26/Taha-Ata

690 44 22
                                    

Oy ve yorumlarınızı bekliyorum.

İyi okumalarr!

********

Heyecanla etrafta dolanıyor, bir eksik var mı diye bakıyordum. Bugün doğum günümdü ve her şeyin eksiksiz olması lazımdı. Çünkü Ata gelecekti ve planı uygulayacaktık. Bir eksik olmasın istiyordum.

"Kanka çok güzel oldu burası ya."

"Bayıldım bende." Yiğit ve Mete'yi kafamla onayladım. Saate baktım, misafirlerin gelmesine yarım saat vardı. Herkese toplu mesaj atarak doğum gününe davet etmiştim. İlk başta kafede kutlamayı düşünmüştük ama daha sonra çok maliyetli olacağını anlayınca evde yapmaya karar vermiştik. Benim evimi süsleyip parti ortamını hazırlamıştık.
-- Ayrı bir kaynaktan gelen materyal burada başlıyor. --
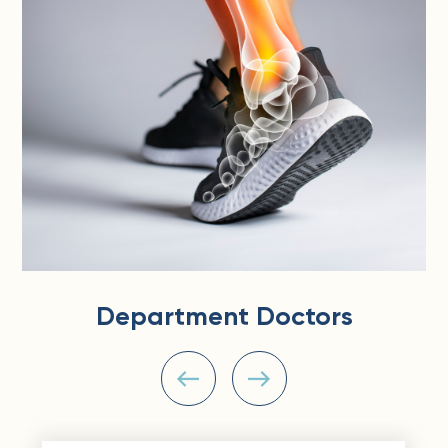
Department Doctors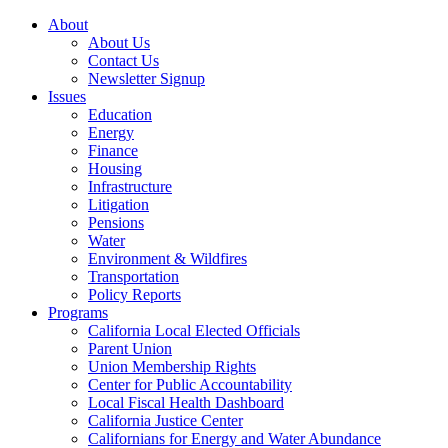
About
About Us
Contact Us
Newsletter Signup
Issues
Education
Energy
Finance
Housing
Infrastructure
Litigation
Pensions
Water
Environment & Wildfires
Transportation
Policy Reports
Programs
California Local Elected Officials
Parent Union
Union Membership Rights
Center for Public Accountability
Local Fiscal Health Dashboard
California Justice Center
Californians for Energy and Water Abundance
"Ses sistemi hazır mı?" Mete'ye döndüğümde kafasını salladı. "Pasta ve ikramlıklar da buzdolabında. İçecekleri buzluğa koydum. Misafirler geldiğinde bardaklara doldurup servis etmeye başlarız." Bir eksik olmadığını anladığımda kafa sallayıp koltuğa oturdum. Aklıma gelen şeyle Mete'ye döndüm.

"Abin ne zaman gelecek?"

"On dakikaya gelir ya, erken geleceğini söylemişti çünkü," dediğinde gelen zil sesiyle heyecanla ayağa kalkıp kapıya doğru koşturdum. Salondan gelen gülme seslerini umursamadım.

"Hoşgeldin!" diye gülümseyerek açtım kapıyı. "Hoşbuldum gülüm," dedi ve birden sarıldı. Şaşkınlıkla birkaç saniye hareketsiz kalsam da ben de kollarımı ona sardım. Birkaç saniye sonra derin bir nefes alıp geri çekildi.

"Çok güzel görünüyorsun," dediğinde utanarak gözlerimi kaçırdım. "Teşekkür ederim," diye mırıldandım. Gülümseyip yanağımdan öptü ve içeriye ilerlemeye başladı. Gözlerimi şokla açıp birkaç saniye olduğum yerde donakaldım. En sonunda kendime gelip hızlıca salona geçtim.

"Taha odan neredeydi? Hediyemi koyacağımda." Ata konuştuğunda köşedeki masayı gösterdim. Hediyelerin koyulması için oraya küçük bir masa koymuştuk. "Oraya koyabilirsin," dediğimde kafasını iki yana salladı. "Hayır, ben doğum gününün sonunda vereceğim hediyeyi," dediğinde şaşkınlıkla ona baktım. Bu çocuk bugün beni ne kadar da çok şaşırtmıştı.

"Ver ben götüreyim o zaman," diyerek eline uzandım. Küçük hediye paketini elinden alıp odama götürdüm ve çalışma masamın üstüne bıraktım.

Salona gidip tam oturacaktım ki çalan kapıyla oturmadan kapıya gittim. Daha parti saati gelmemişti ama biri karıştırmış olabilirdi. Kapıyı açtığımda karşımda gördüğüm kişiyle midenin bulandığını hissettim. Bu beni aldatan şerefsizdi.

"Selam aşkım," diye bağırarak içeriye girdi. Yanaklarıma ıslak iğrenç öpücükler bırakıp ağzındaki sakızı çiğneyerek salona doğru yürümeye başladı. Yanaklarımı silip yüzümü buruşturdum. Salona girdiğimde yüz ifademi düzeltip hafifçe gülümsedim. Mete'nin yanina oturmuştu. Ben de Yiğit yengemin yanına oturdum. Ata zaten tekli koltukdaydı.

"Merhaba Mete nasılsın?" Ağzındaki sakızı gevşek gevşek çiğneyerek konuşuyordu. "İyiyim Cumacım sen?" Samimiyetsizce konuşuyordu. Gülmemek için kendimi zor tutuyordum.

"Ben de iyiyim canım kayınım," dediğinde Ata'nın gerildiğini hissettim. İçimden sevinç çığlıkları atıp Cuma'ya döndüm. Göz göze geldiğimizde sırıtıp göz kırptı. Ben de ona sahte bir şekilde gülümsedim. Ata'nın bakışları üzerimizdeydi.

"Hediyeleri nereye koyuyoruz canım?" dediğinde köşedeki masayı gösterdim. Ayağa kalkıp elindeki paketi masaya koydu.